§ Task
Transcribe every line of the entries exactly.

§ Entries shown
┌──
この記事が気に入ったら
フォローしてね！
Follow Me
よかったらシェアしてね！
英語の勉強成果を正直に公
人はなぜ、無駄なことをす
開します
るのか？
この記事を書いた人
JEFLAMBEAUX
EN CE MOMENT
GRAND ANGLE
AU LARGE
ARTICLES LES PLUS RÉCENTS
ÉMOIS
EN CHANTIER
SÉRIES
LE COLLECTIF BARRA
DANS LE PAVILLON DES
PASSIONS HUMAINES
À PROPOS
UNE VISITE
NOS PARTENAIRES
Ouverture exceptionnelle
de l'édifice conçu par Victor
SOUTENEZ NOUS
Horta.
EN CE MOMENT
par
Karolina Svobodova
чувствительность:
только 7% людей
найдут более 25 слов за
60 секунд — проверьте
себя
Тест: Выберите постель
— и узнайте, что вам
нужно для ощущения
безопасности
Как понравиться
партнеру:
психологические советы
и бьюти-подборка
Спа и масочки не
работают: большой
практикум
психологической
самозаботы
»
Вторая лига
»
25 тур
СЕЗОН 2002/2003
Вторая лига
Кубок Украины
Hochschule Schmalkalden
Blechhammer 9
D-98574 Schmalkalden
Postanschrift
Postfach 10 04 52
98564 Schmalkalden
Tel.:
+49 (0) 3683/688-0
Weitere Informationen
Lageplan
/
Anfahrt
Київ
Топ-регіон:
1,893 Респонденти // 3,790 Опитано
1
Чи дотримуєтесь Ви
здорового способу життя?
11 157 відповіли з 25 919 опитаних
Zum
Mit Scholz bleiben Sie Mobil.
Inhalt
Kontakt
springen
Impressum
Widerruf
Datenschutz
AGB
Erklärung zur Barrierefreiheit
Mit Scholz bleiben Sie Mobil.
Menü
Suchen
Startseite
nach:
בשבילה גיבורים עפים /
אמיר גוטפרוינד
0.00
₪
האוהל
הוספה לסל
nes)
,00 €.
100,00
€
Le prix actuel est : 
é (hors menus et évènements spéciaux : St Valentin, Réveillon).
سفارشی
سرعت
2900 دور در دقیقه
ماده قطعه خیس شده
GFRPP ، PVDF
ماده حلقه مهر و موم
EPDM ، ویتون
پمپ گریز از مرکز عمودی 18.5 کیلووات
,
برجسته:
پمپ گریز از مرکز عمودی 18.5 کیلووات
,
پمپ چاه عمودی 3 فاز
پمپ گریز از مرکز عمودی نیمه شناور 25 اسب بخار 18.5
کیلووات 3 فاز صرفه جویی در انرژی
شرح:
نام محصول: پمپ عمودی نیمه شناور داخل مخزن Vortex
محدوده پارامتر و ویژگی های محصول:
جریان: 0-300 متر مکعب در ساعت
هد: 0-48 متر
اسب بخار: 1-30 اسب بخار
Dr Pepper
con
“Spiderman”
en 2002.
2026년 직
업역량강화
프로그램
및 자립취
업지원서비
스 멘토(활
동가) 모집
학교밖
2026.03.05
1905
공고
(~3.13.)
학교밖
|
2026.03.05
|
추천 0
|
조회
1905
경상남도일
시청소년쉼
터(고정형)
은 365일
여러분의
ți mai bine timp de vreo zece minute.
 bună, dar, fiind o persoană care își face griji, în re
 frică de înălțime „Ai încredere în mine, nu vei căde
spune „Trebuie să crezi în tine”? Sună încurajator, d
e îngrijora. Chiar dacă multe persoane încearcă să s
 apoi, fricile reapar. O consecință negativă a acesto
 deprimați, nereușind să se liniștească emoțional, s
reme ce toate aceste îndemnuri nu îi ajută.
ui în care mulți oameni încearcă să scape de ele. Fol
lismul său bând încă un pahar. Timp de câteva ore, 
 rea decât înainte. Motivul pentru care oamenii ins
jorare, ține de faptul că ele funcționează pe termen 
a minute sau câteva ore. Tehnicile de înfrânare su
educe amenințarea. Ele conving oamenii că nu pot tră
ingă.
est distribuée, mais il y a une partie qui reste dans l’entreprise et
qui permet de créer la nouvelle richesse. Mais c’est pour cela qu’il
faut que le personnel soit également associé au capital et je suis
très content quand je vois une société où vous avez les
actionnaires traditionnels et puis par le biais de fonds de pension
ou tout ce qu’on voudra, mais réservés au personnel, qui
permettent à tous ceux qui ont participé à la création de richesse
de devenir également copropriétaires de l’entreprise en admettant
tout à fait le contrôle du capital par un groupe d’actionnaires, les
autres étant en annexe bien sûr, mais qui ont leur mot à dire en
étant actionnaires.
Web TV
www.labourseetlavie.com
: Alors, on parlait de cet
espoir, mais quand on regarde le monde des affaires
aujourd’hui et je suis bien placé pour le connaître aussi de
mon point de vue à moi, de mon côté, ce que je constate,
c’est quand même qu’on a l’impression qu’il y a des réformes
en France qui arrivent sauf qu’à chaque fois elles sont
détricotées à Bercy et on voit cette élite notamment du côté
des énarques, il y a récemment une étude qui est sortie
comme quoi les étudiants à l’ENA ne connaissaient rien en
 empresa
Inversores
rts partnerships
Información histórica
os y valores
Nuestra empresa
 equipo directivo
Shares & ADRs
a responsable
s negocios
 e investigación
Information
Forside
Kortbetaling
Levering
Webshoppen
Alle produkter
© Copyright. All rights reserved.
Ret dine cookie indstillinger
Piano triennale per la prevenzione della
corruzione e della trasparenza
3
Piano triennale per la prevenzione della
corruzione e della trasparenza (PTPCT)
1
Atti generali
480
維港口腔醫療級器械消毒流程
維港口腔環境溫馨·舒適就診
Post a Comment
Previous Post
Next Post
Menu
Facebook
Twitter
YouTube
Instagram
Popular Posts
└──
§ Written answer
この記事が気に入ったら
フォローしてね！
Follow Me
よかったらシェアしてね！
英語の勉強成果を正直に公
人はなぜ、無駄なことをす
開します
るのか？
この記事を書いた人
JEFLAMBEAUX
EN CE MOMENT
GRAND ANGLE
AU LARGE
ARTICLES LES PLUS RÉCENTS
ÉMOIS
EN CHANTIER
SÉRIES
LE COLLECTIF BARRA
DANS LE PAVILLON DES
PASSIONS HUMAINES
À PROPOS
UNE VISITE
NOS PARTENAIRES
Ouverture exceptionnelle
de l'édifice conçu par Victor
SOUTENEZ NOUS
Horta.
EN CE MOMENT
par
Karolina Svobodova
чувствительность:
только 7% людей
найдут более 25 слов за
60 секунд — проверьте
себя
Тест: Выберите постель
— и узнайте, что вам
нужно для ощущения
безопасности
Как понравиться
партнеру:
психологические советы
и бьюти-подборка
Спа и масочки не
работают: большой
практикум
психологической
самозаботы
»
Вторая лига
»
25 тур
СЕЗОН 2002/2003
Вторая лига
Кубок Украины
Hochschule Schmalkalden
Blechhammer 9
D-98574 Schmalkalden
Postanschrift
Postfach 10 04 52
98564 Schmalkalden
Tel.:
+49 (0) 3683/688-0
Weitere Informationen
Lageplan
/
Anfahrt
Київ
Топ-регіон:
1,893 Респонденти // 3,790 Опитано
1
Чи дотримуєтесь Ви
здорового способу життя?
11 157 відповіли з 25 919 опитаних
Zum
Mit Scholz bleiben Sie Mobil.
Inhalt
Kontakt
springen
Impressum
Widerruf
Datenschutz
AGB
Erklärung zur Barrierefreiheit
Mit Scholz bleiben Sie Mobil.
Menü
Suchen
Startseite
nach:
בשבילה גיבורים עפים /
אמיר גוטפרוינד
0.00
₪
האוהל
הוספה לסל
nes)
,00 €.
100,00
€
Le prix actuel est : 
é (hors menus et évènements spéciaux : St Valentin, Réveillon).
سفارشی
سرعت
2900 دور در دقیقه
ماده قطعه خیس شده
GFRPP ، PVDF
ماده حلقه مهر و موم
EPDM ، ویتون
پمپ گریز از مرکز عمودی 18.5 کیلووات
,
برجسته:
پمپ گریز از مرکز عمودی 18.5 کیلووات
,
پمپ چاه عمودی 3 فاز
پمپ گریز از مرکز عمودی نیمه شناور 25 اسب بخار 18.5
کیلووات 3 فاز صرفه جویی در انرژی
شرح:
نام محصول: پمپ عمودی نیمه شناور داخل مخزن Vortex
محدوده پارامتر و ویژگی های محصول:
جریان: 0-300 متر مکعب در ساعت
هد: 0-48 متر
اسب بخار: 1-30 اسب بخار
Dr Pepper
con
“Spiderman”
en 2002.
2026년 직
업역량강화
프로그램
및 자립취
업지원서비
스 멘토(활
동가) 모집
학교밖
2026.03.05
1905
공고
(~3.13.)
학교밖
|
2026.03.05
|
추천 0
|
조회
1905
경상남도일
시청소년쉼
터(고정형)
은 365일
여러분의
ți mai bine timp de vreo zece minute.
 bună, dar, fiind o persoană care își face griji, în re
 frică de înălțime „Ai încredere în mine, nu vei căde
spune „Trebuie să crezi în tine”? Sună încurajator, d
e îngrijora. Chiar dacă multe persoane încearcă să s
 apoi, fricile reapar. O consecință negativă a acesto
 deprimați, nereușind să se liniștească emoțional, s
reme ce toate aceste îndemnuri nu îi ajută.
ui în care mulți oameni încearcă să scape de ele. Fol
lismul său bând încă un pahar. Timp de câteva ore, 
 rea decât înainte. Motivul pentru care oamenii ins
jorare, ține de faptul că ele funcționează pe termen 
a minute sau câteva ore. Tehnicile de înfrânare su
educe amenințarea. Ele conving oamenii că nu pot tră
ingă.
est distribuée, mais il y a une partie qui reste dans l’entreprise et
qui permet de créer la nouvelle richesse. Mais c’est pour cela qu’il
faut que le personnel soit également associé au capital et je suis
très content quand je vois une société où vous avez les
actionnaires traditionnels et puis par le biais de fonds de pension
ou tout ce qu’on voudra, mais réservés au personnel, qui
permettent à tous ceux qui ont participé à la création de richesse
de devenir également copropriétaires de l’entreprise en admettant
tout à fait le contrôle du capital par un groupe d’actionnaires, les
autres étant en annexe bien sûr, mais qui ont leur mot à dire en
étant actionnaires.
Web TV
www.labourseetlavie.com
: Alors, on parlait de cet
espoir, mais quand on regarde le monde des affaires
aujourd’hui et je suis bien placé pour le connaître aussi de
mon point de vue à moi, de mon côté, ce que je constate,
c’est quand même qu’on a l’impression qu’il y a des réformes
en France qui arrivent sauf qu’à chaque fois elles sont
détricotées à Bercy et on voit cette élite notamment du côté
des énarques, il y a récemment une étude qui est sortie
comme quoi les étudiants à l’ENA ne connaissaient rien en
 empresa
Inversores
rts partnerships
Información histórica
os y valores
Nuestra empresa
 equipo directivo
Shares & ADRs
a responsable
s negocios
 e investigación
Information
Forside
Kortbetaling
Levering
Webshoppen
Alle produkter
© Copyright. All rights reserved.
Ret dine cookie indstillinger
Piano triennale per la prevenzione della
corruzione e della trasparenza
3
Piano triennale per la prevenzione della
corruzione e della trasparenza (PTPCT)
1
Atti generali
480
維港口腔醫療級器械消毒流程
維港口腔環境溫馨·舒適就診
Post a Comment
Previous Post
Next Post
Menu
Facebook
Twitter
YouTube
Instagram
Popular Posts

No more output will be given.